All these pieces are readily combined into a simple AutoMLx pipeline which automates the entire Machine Learning process with minimal user input/interaction.

The AutoMLx API is quite simple to work with. We create a automl.Pipeline instance. Next, the training data is passed to the fit() function which executes the previously mentioned steps.

>>> est = automl.Pipeline(task='classification')
>>> est.fit(X_train, y_train)
    Pipeline()

A model is then generated (est) and can be used for prediction tasks. Here, we use the F1_score scoring metric to evaluate the performance of this model on unseen data (X_test).

>>> from sklearn.metrics import f1_score
>>> y_pred = est.predict(X_test)
>>> score_default = f1_score(y_test, y_pred, average='macro')
>>> print(f'Score on test data : {score_default}')
Score on test data : 0.975983436853002

The automl.Pipeline can also fit regression, forecasting and anomaly detection models. Please check out the rest of the documentation for more details about advanced configuration parameters.

Explain a classifier¶

For a variety of decision-making tasks, getting only a prediction as model output is not sufficient. A user may wish to know why the model outputs that prediction, or which data features are relevant for that prediction. For that purpose the Oracle AutoMLx solution defines the automl.interface.mlx.MLExplainer object, which allows to compute a variety of model explanations for any AutoMLx-trained pipeline or scikit-learn-like model. automl.interface.mlx.MLExplainer takes as argument the trained model, the training data and labels, as well as the task.

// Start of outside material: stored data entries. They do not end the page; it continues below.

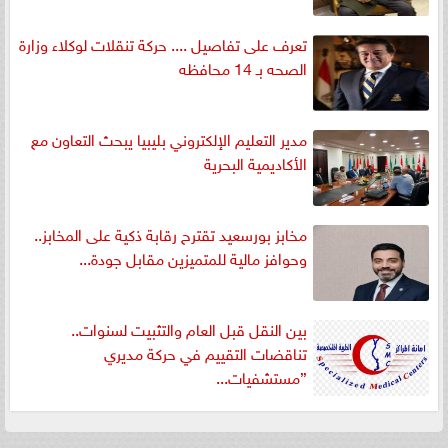
تعرف على تفاصيل .... حركة تنقلات لوكلاء وزارة
الصحه بـ 14 محافظه
مدير التعليم الإلكتروني بليبيا يبحث التعاون مع
الأكاديمية البحرية
مخابز بورسعيد تقترح رقابة ذكية على المخابز..
وحوافز مالية للمتميزين مقابل جودة...
بين النقل قبل العام والتثبيت لسنوات..
تناقضات التقييم في حركة مديري
”مستشفيات...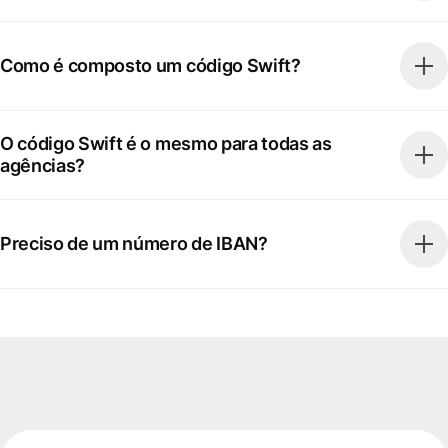
Como é composto um código Swift?
O código Swift é o mesmo para todas as
agências?
Preciso de um número de IBAN?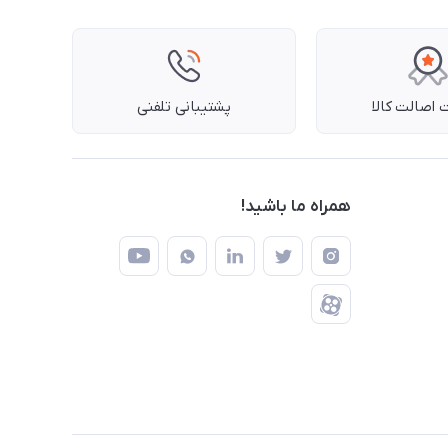
اصالت کالا
پشتیبانی تلفنی
همراه ما باشید!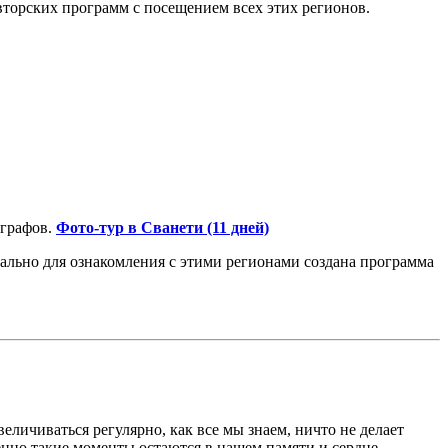
вторских программ с посещением всех этих регионов.
ографов.
Фото-тур в Сванети (11 дней)
льно для ознакомления с этими регионами создана программа
личиваться регулярно, как все мы знаем, ничто не делает
менно такие моменты остаются в нашем памяти и сердце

>>> explainer = automl.MLExplainer(est,
                               X_train,
                               y_train,
                               task="classification")

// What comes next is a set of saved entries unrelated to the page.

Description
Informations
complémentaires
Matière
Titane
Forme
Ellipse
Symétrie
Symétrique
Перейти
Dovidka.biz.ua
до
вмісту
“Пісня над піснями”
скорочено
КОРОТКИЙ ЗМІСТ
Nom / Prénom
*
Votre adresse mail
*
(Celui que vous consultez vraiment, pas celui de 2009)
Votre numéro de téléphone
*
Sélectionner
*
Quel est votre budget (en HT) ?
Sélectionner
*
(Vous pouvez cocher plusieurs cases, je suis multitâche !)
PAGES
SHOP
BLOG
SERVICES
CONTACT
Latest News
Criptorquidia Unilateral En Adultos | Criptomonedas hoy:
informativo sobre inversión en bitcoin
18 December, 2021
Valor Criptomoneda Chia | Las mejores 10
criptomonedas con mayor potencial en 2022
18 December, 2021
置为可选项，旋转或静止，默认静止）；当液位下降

Let’s explain the model’s performance (relative to the provided train labels) using Global Feature Importance. This technique would change if a given feature were dropped from the dataset, without retraining the model. This notion of feature importance considers each feature independently from all other features.

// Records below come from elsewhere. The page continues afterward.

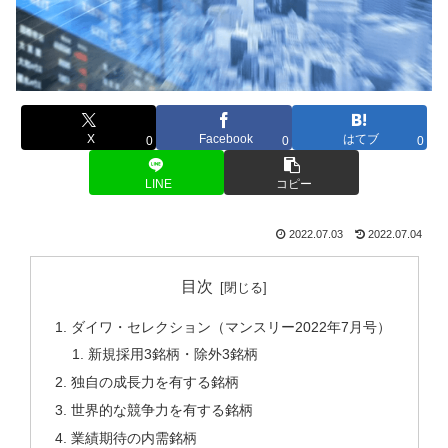
X
Facebook
はてブ
0
0
0
LINE
コピー
2022.07.03
2022.07.04
目次
ダイワ・セレクション（マンスリー2022年7月号）
新規採用3銘柄・除外3銘柄
独自の成長力を有する銘柄
世界的な競争力を有する銘柄
業績期待の内需銘柄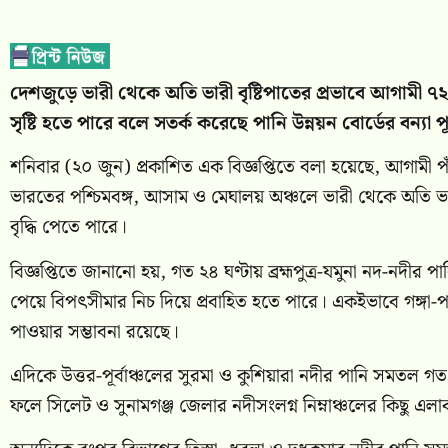
দেশজুড়ে ভারী থেকে অতি ভারী বৃষ্টিপাতের প্রভাবে আগামী ৭২ 
সৃষ্টি হতে পারে বলে সতর্ক করেছে পানি উন্নয়ন বোর্ডের বন্যা পূ
শনিবার (২০ জুন) প্রকাশিত এক বিজ্ঞপ্তিতে বলা হয়েছে, আগামী 
ভারতের পশ্চিমবঙ্গ, আসাম ও মেঘালয় অঞ্চলে ভারী থেকে অতি ভারী 
বৃদ্ধি পেতে পারে।
বিজ্ঞপ্তিতে জানানো হয়, গত ২৪ ঘণ্টায় ব্রহ্মপুত্র-যমুনা নদ-নদীর
পেয়ে বিপৎসীমার নিচ দিয়ে প্রবাহিত হতে পারে। একইভাবে গঙ্গা-পদ্
পাওয়ার সম্ভাবনা রয়েছে।
এদিকে উত্তর-পূর্বাঞ্চলের সুরমা ও কুশিয়ারা নদীর পানি সমতল গ
ফলে সিলেট ও সুনামগঞ্জ জেলার নদীসংলগ্ন নিম্নাঞ্চলের কিছু এল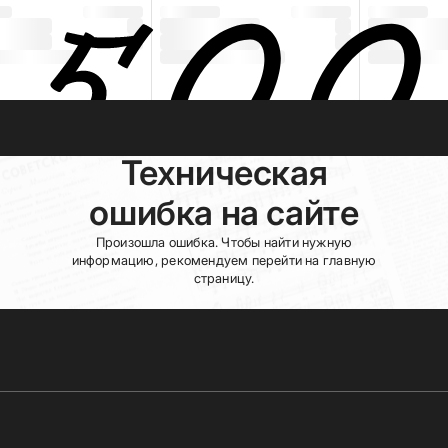
Техническая
ошибка на сайте
Произошла ошибка. Чтобы найти нужную
информацию, рекомендуем перейти на главную
страницу.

The method explain_model() allows to compute such feature importances. It also provides 95% confidence intervals for each feature importance attribution.

>>> result_explain_model_default = explainer.explain_model()
>>> result_explain_model_default.to_dataframe()
    feature attribution     upper_bound     lower_bound
0   petal width (cm)        0.350644        0.416850        0.284437
1   petal length (cm)       0.272190        0.309005        0.235374
2   sepal length (cm)       0.000000        0.000000        0.000000
3   sepal width (cm)        0.000000        0.000000        0.000000

The oracle AutoMLx solution offers advanced configuration options and allows one to change the effect of feature interactions and interaction evaluations. It also provides other model and prediction explanation techniques, such as:

Local feature importance, for example, using Kernel SHAP or an enhanced LIME;
Feature Dependence Explanations, such as partial dependence plots or accumulated local effects;
Interactive What-IF explainers, which let users explore a model’s predictions; and
Counterfactual explanations, which show how to change a row to obtain a desired outcome.

Please check out the automl.interface.mlx.MLExplainer documentation for more details.